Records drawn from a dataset
┌──

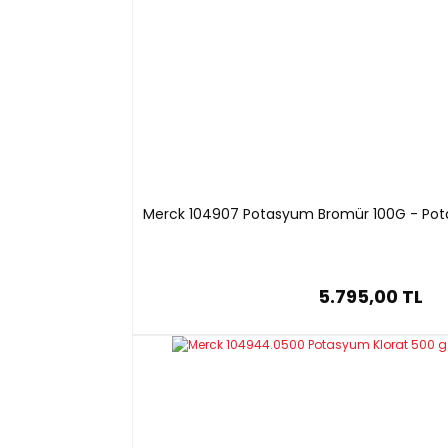
Merck 104907 Potasyum Bromür 100G - Pota
5.795,00 TL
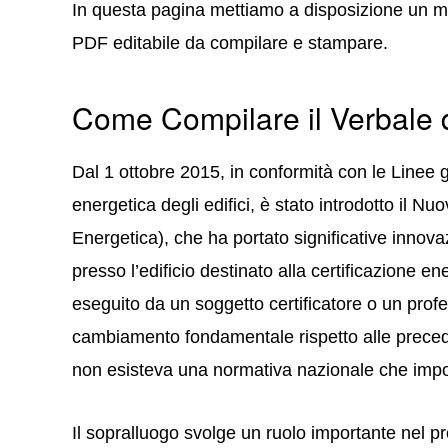
In questa pagina mettiamo a disposizione un 
PDF editabile da compilare e stampare.
Come Compilare il Verbale 
Dal 1 ottobre 2015, in conformità con le Linee g
energetica degli edifici, è stato introdotto il N
Energetica), che ha portato significative innovaz
presso l’edificio destinato alla certificazione 
eseguito da un soggetto certificatore o un profe
cambiamento fondamentale rispetto alle preceden
non esisteva una normativa nazionale che impon
Il sopralluogo svolge un ruolo importante nel p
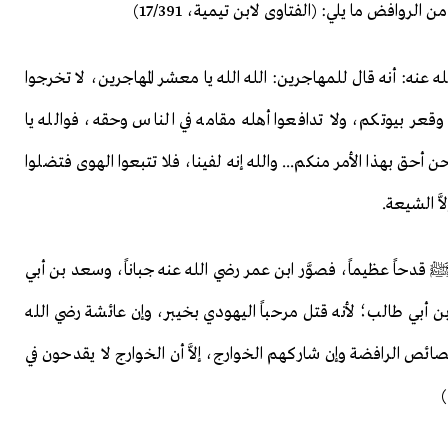
لروافض ما يلي: (الفتاوى لابن تيمية، 17/391)
 عنه: أنه قال للمهاجرين: الله الله يا معشر المهاجرين، لا تخرجوا
عر بيوتكم، ولا تدافعوا أهله مقامه في الناس وحقه، فوالله يا
 أحق بهذا الأمر منكم... والله إنه لفينا، فلا تتبعوا الهوى فتضلوا
َّ الشيعة.
 قدحاً عظيماً، فصوَّر ابن عمر رضي الله عنه جباناً، وسعد بن أبي
ي طالب؛ لأنه قتل مرحباً اليهودي بخيبر، وإن عائشة رضي الله
ص الرافضة وإن شاركهم الخوارج، إلاَّ أن الخوارج لا يقدحون في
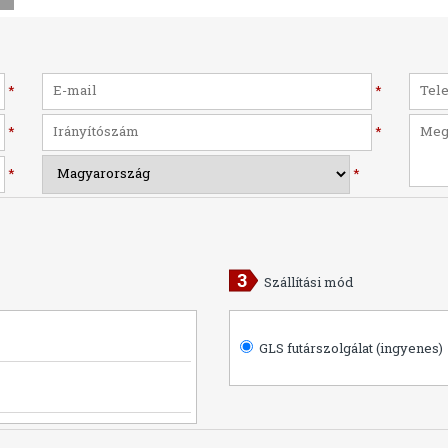
*
*
*
*
*
*
Szállítási mód
GLS futárszolgálat (ingyenes)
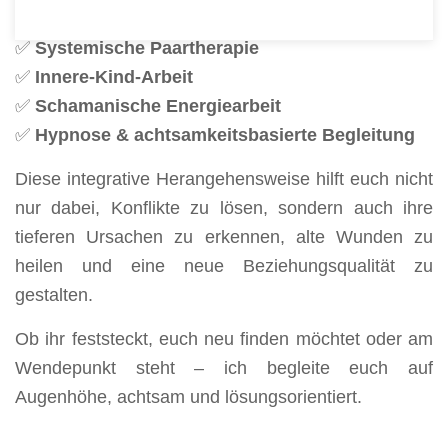
Meine therapeutische Arbeit kombiniert:
✅
Systemische Paartherapie
✅
Innere-Kind-Arbeit
✅
Schamanische Energiearbeit
✅
Hypnose & achtsamkeitsbasierte Begleitung
Diese integrative Herangehensweise hilft euch nicht
nur dabei, Konflikte zu lösen, sondern auch ihre
tieferen Ursachen zu erkennen, alte Wunden zu
heilen und eine neue Beziehungsqualität zu
gestalten.
Ob ihr feststeckt, euch neu finden möchtet oder am
Wendepunkt steht – ich begleite euch auf
Augenhöhe, achtsam und lösungsorientiert.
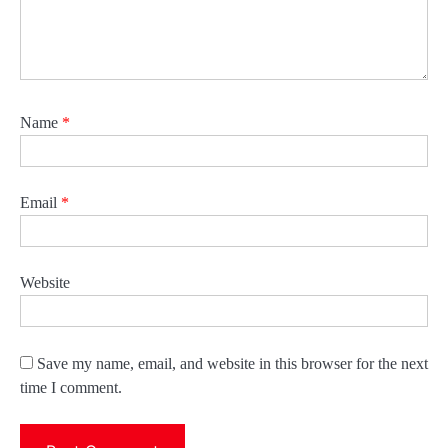
Name
*
Email
*
Website
Save my name, email, and website in this browser for the next
time I comment.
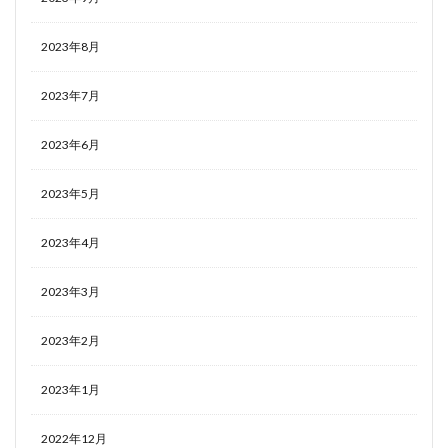
2023年8月
2023年7月
2023年6月
2023年5月
2023年4月
2023年3月
2023年2月
2023年1月
2022年12月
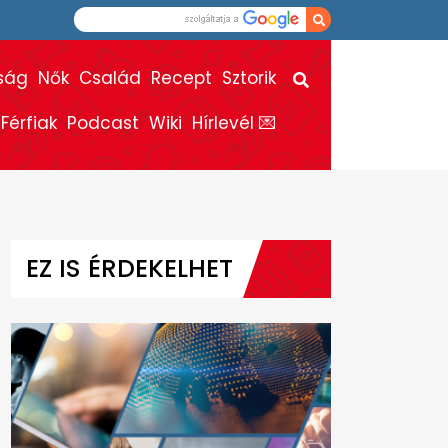
ság
Nők
Család
Recept
Sztorik
Férfiak
Podcast
Wiki
Hírlevél 💌
EZ IS ÉRDEKELHET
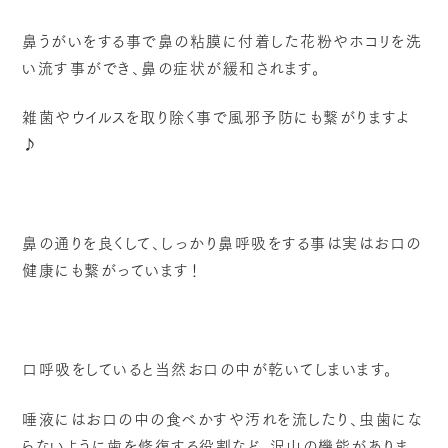
鼻うがいをする事で鼻の粘膜に付着した花粉やホコリを洗
い流す事ができ、鼻の症状が緩和されます。
雑菌やウイルスを取り除く事で風邪予防にも繋がりますよ
♪
鼻の通りを良くして、しっかり鼻呼吸をする事は実はお口の
健康にも繋がっています！
口呼吸をしていると当然お口の中が乾いてしまいます。
唾液にはお口の中の食べかすや汚れを流したり、虫歯にな
らないように歯を修復する役割など、沢山の機能がありま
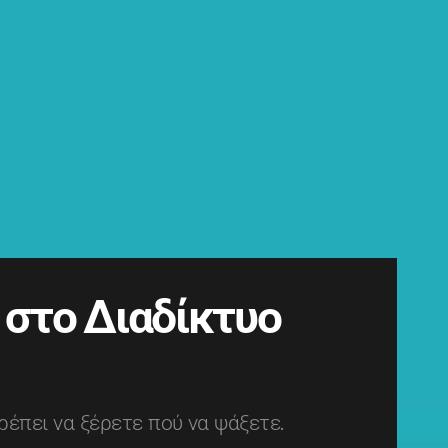
 στο Διαδίκτυο
ρέπει να ξέρετε πού να ψάξετε.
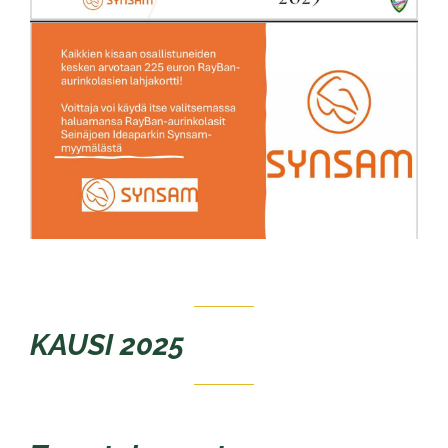
​​​​​​​KAUSI 2025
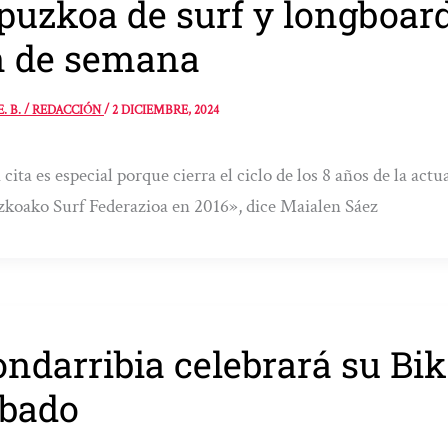
puzkoa de surf y longboar
n de semana
E. B. / REDACCIÓN
/
2 DICIEMBRE, 2024
 cita es especial porque cierra el ciclo de los 8 años de la actu
koako Surf Federazioa en 2016», dice Maialen Sáez
ndarribia celebrará su Bi
bado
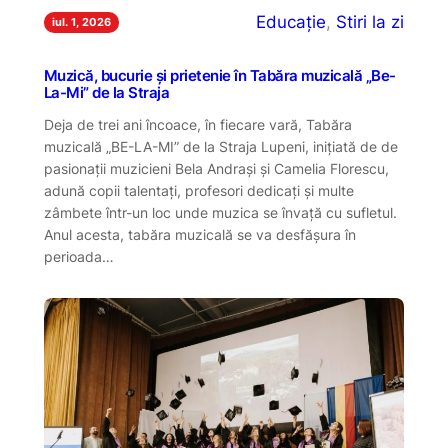
Educație
, 
Stiri la zi
iul. 1, 2026
Muzică, bucurie și prietenie în Tabăra muzicală „Be-
La-Mi” de la Straja
Deja de trei ani încoace, în fiecare vară, Tabăra
muzicală „BE-LA-MI” de la Straja Lupeni, inițiată de de
pasionații muzicieni Bela Andrași și Camelia Florescu,
adună copii talentați, profesori dedicați și multe
zâmbete într-un loc unde muzica se învață cu sufletul.
Anul acesta, tabăra muzicală se va desfășura în
perioada…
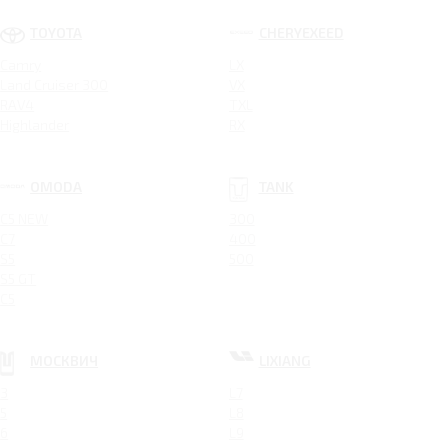
TOYOTA
CHERYEXEED
Camry
LX
Land Cruiser 300
VX
RAV4
TXL
Highlander
RX
OMODA
TANK
C5 NEW
300
C7
400
S5
500
S5 GT
C5
МОСКВИЧ
LIXIANG
3
L7
5
L8
6
L9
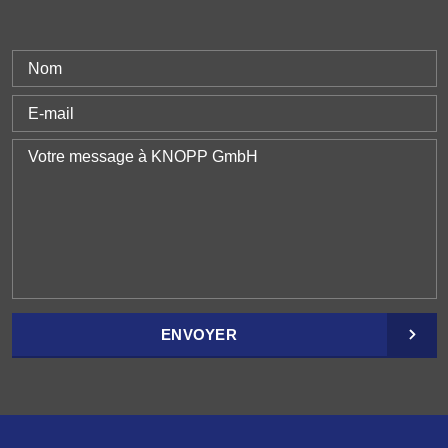
ENVOYER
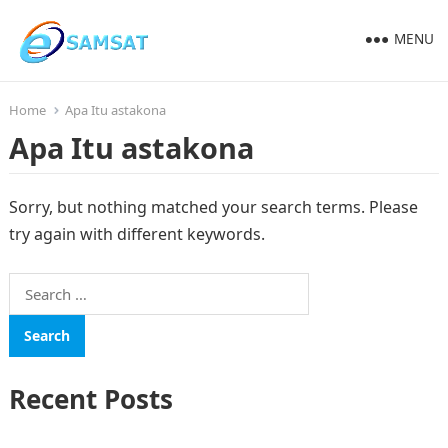
MENU
Home
Apa Itu astakona
Apa Itu astakona
Sorry, but nothing matched your search terms. Please
try again with different keywords.
Search
for:
Recent Posts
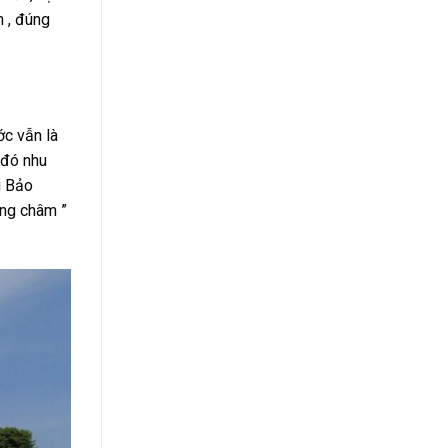
n , đúng
n
ớc vẫn là
 đó nhu
i Bảo
ơng châm ”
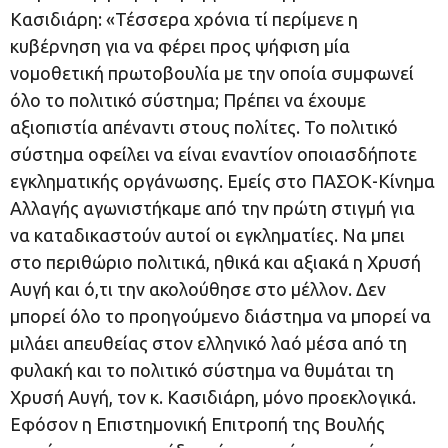
Κασιδιάρη: «Τέσσερα χρόνια τί περίμενε η
κυβέρνηση για να φέρει προς ψήφιση μία
νομοθετική πρωτοβουλία με την οποία συμφωνεί
όλο το πολιτικό σύστημα; Πρέπει να έχουμε
αξιοπιστία απέναντι στους πολίτες. Το πολιτικό
σύστημα οφείλει να είναι εναντίον οποιασδήποτε
εγκληματικής οργάνωσης. Εμείς στο ΠΑΣΟΚ-Κίνημα
Αλλαγής αγωνιστήκαμε από την πρώτη στιγμή για
να καταδικαστούν αυτοί οι εγκληματίες. Να μπει
στο περιθώριο πολιτικά, ηθικά και αξιακά η Χρυσή
Αυγή και ό,τι την ακολούθησε στο μέλλον. Δεν
μπορεί όλο το προηγούμενο διάστημα να μπορεί να
μιλάει απευθείας στον ελληνικό λαό μέσα από τη
φυλακή και το πολιτικό σύστημα να θυμάται τη
Χρυσή Αυγή, τον κ. Κασιδιάρη, μόνο προεκλογικά.
Εφόσον η Επιστημονική Επιτροπή της Βουλής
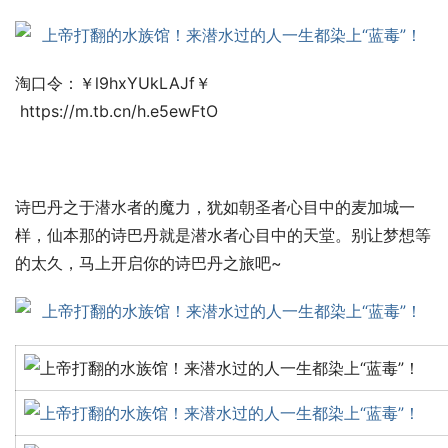
淘口令：￥l9hxYUkLAJf￥
 https://m.tb.cn/h.e5ewFtO
诗巴丹之于潜水者的魔力，犹如朝圣者心目中的麦加城一
样，仙本那的诗巴丹就是潜水者心目中的天堂。别让梦想等
的太久，马上开启你的诗巴丹之旅吧~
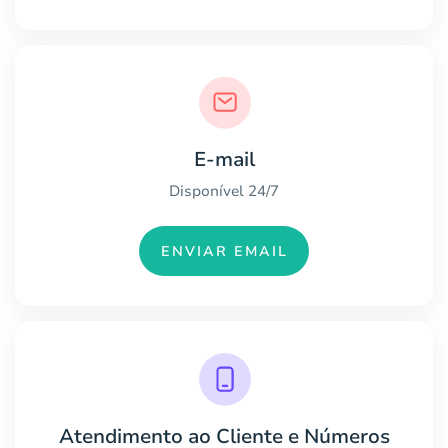
E-mail
Disponível 24/7
ENVIAR EMAIL
Atendimento ao Cliente e Números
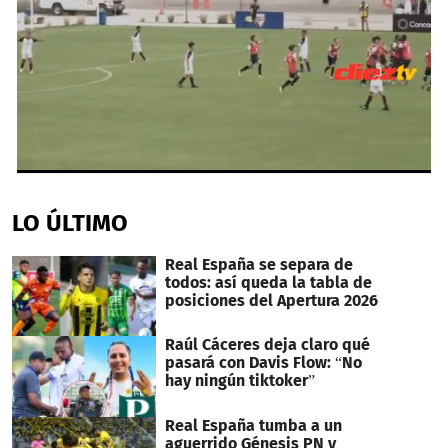
0
seconds
of
LO ÚLTIMO
1
minute,
30
Real España se separa de
seconds
todos: así queda la tabla de
posiciones del Apertura 2026
Raúl Cáceres deja claro qué
pasará con Davis Flow: “No
hay ningún tiktoker”
Real España tumba a un
aguerrido Génesis PN y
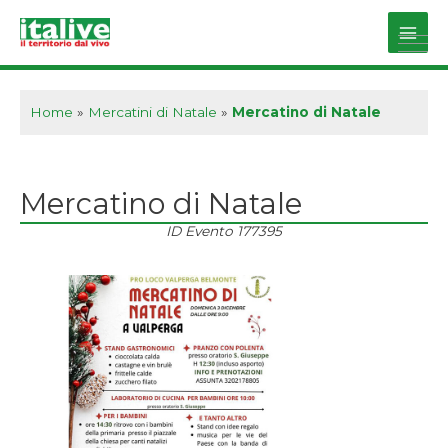
Vai
al
Main
contenuto
Men
Home
»
Mercatini di Natale
»
Mercatino di Natale
Mercatino di Natale
ID Evento
177395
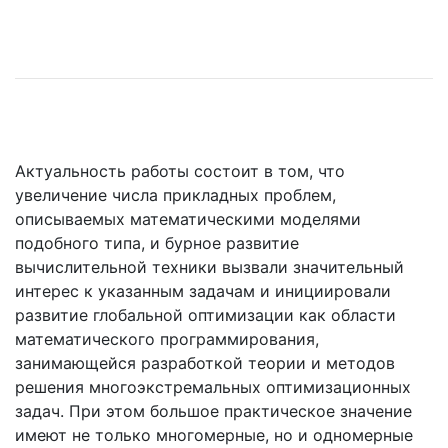
Актуальность работы состоит в том, что
увеличение числа прикладных проблем,
описываемых математическими моделями
подобного типа, и бурное развитие
вычислительной техники вызвали значительный
интерес к указанным задачам и инициировали
развитие глобальной оптимизации как области
математического программирования,
занимающейся разработкой теории и методов
решения многоэкстремальных оптимизационных
задач. При этом большое практическое значение
имеют не только многомерные, но и одномерные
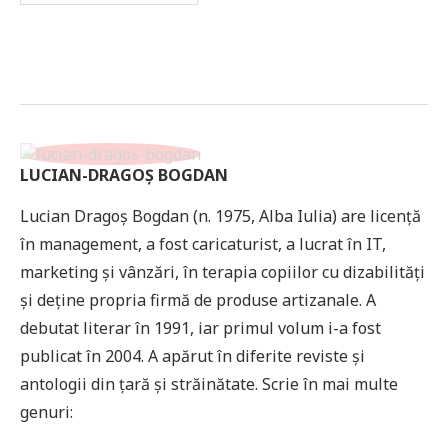
LUCIAN-DRAGOȘ BOGDAN
Lucian Dragoș Bogdan (n. 1975, Alba Iulia) are licență
în management, a fost caricaturist, a lucrat în IT,
marketing și vânzări, în terapia copiilor cu dizabilități
și deține propria firmă de produse artizanale. A
debutat literar în 1991, iar primul volum i-a fost
publicat în 2004. A apărut în diferite reviste și
antologii din țară și străinătate. Scrie în mai multe
genuri:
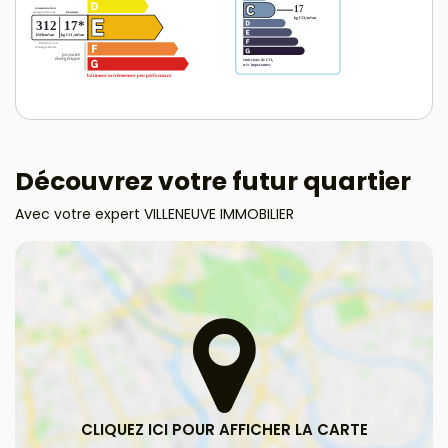
Découvrez votre futur quartier
Avec votre expert VILLENEUVE IMMOBILIER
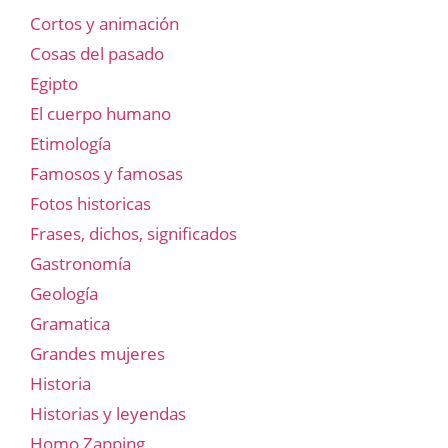
Cortos y animación
Cosas del pasado
Egipto
El cuerpo humano
Etimología
Famosos y famosas
Fotos historicas
Frases, dichos, significados
Gastronomía
Geología
Gramatica
Grandes mujeres
Historia
Historias y leyendas
Homo Zapping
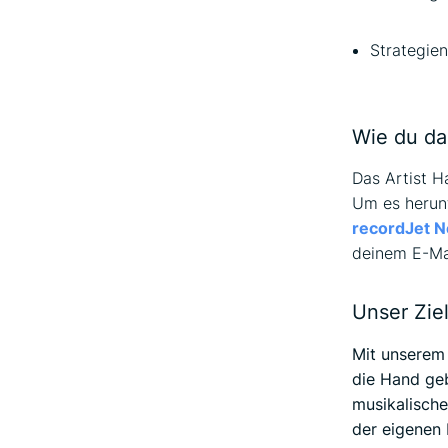
Strategien
Wie du da
Das Artist H
Um es herunt
recordJet N
deinem E-Ma
Unser Zie
Mit unserem
die Hand geb
musikalische
der eigenen 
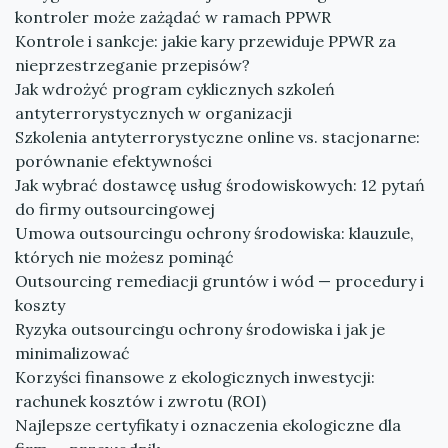
kontroler może zażądać w ramach PPWR
Kontrole i sankcje: jakie kary przewiduje PPWR za
nieprzestrzeganie przepisów?
Jak wdrożyć program cyklicznych szkoleń
antyterrorystycznych w organizacji
Szkolenia antyterrorystyczne online vs. stacjonarne:
porównanie efektywności
Jak wybrać dostawcę usług środowiskowych: 12 pytań
do firmy outsourcingowej
Umowa outsourcingu ochrony środowiska: klauzule,
których nie możesz pominąć
Outsourcing remediacji gruntów i wód — procedury i
koszty
Ryzyka outsourcingu ochrony środowiska i jak je
minimalizować
Korzyści finansowe z ekologicznych inwestycji:
rachunek kosztów i zwrotu (ROI)
Najlepsze certyfikaty i oznaczenia ekologiczne dla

└──

• _Work to be completed_
Starting with the first line of the data above and ending with the line containing "tieferen Ursachen zu erkennen, alte Wunden zu", please restate every line exactly, leaving images out.

• _Completed task_
Merck 104907 Potasyum Bromür 100G - Pota
5.795,00 TL
In questa pagina mettiamo a disposizione un 
PDF editabile da compilare e stampare.
Come Compilare il Verbale 
Dal 1 ottobre 2015, in conformità con le Linee g
energetica degli edifici, è stato introdotto il N
Energetica), che ha portato significative innovaz
presso l’edificio destinato alla certificazione 
eseguito da un soggetto certificatore o un profe
cambiamento fondamentale rispetto alle preceden
non esisteva una normativa nazionale che impon
Il sopralluogo svolge un ruolo importante nel p
لروافض ما يلي: (الفتاوى لابن تيمية، 17/391)
 عنه: أنه قال للمهاجرين: الله الله يا معشر المهاجرين، لا تخرجوا
عر بيوتكم، ولا تدافعوا أهله مقامه في الناس وحقه، فوالله يا
 أحق بهذا الأمر منكم... والله إنه لفينا، فلا تتبعوا الهوى فتضلوا
َّ الشيعة.
 قدحاً عظيماً، فصوَّر ابن عمر رضي الله عنه جباناً، وسعد بن أبي
ي طالب؛ لأنه قتل مرحباً اليهودي بخيبر، وإن عائشة رضي الله
ص الرافضة وإن شاركهم الخوارج، إلاَّ أن الخوارج لا يقدحون في
*
*
*
*
*
*
Szállítási mód
GLS futárszolgálat (ingyenes)
Meine therapeutische Arbeit kombiniert:
✅
Systemische Paartherapie
✅
Innere-Kind-Arbeit
✅
Schamanische Energiearbeit
✅
Hypnose & achtsamkeitsbasierte Begleitung
Diese integrative Herangehensweise hilft euch nicht
nur dabei, Konflikte zu lösen, sondern auch ihre
tieferen Ursachen zu erkennen, alte Wunden zu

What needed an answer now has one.